What is being asked:
Although the records contain pictures, repeat only the text of every line exactly.

Input for this task:
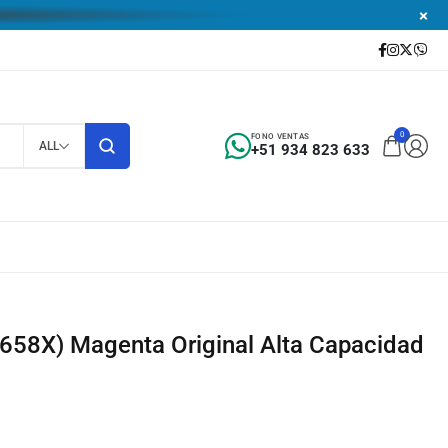
0
FONO VENTAS
ALL
+51 934 823 633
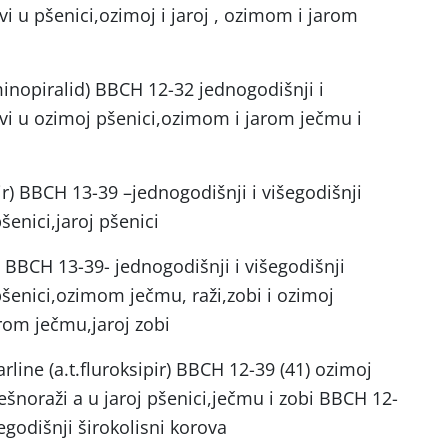
vi u pšenici,ozimoj i jaroj , ozimom i jarom
minopiralid) BBCH 12-32 jednogodišnji i
ovi u ozimoj pšenici,ozimom i jarom ječmu i
ir) BBCH 13-39 –jednogodišnji i višegodišnji
šenici,jaroj pšenici
 BBCH 13-39- jednogodišnji i višegodišnji
pšenici,ozimom ječmu, raži,zobi i ozimoj
arom ječmu,jaroj zobi
arline (a.t.fluroksipir) BBCH 12-39 (41) ozimoj
pešnoraži a u jaroj pšenici,ječmu i zobi BBCH 12-
egodišnji širokolisni korova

Answer to the exercise:
0
FONO VENTAS
ALL
+51 934 823 633
vi u pšenici,ozimoj i jaroj , ozimom i jarom
minopiralid) BBCH 12-32 jednogodišnji i
ovi u ozimoj pšenici,ozimom i jarom ječmu i
ir) BBCH 13-39 –jednogodišnji i višegodišnji
šenici,jaroj pšenici
 BBCH 13-39- jednogodišnji i višegodišnji
pšenici,ozimom ječmu, raži,zobi i ozimoj
arom ječmu,jaroj zobi
arline (a.t.fluroksipir) BBCH 12-39 (41) ozimoj
pešnoraži a u jaroj pšenici,ječmu i zobi BBCH 12-
egodišnji širokolisni korova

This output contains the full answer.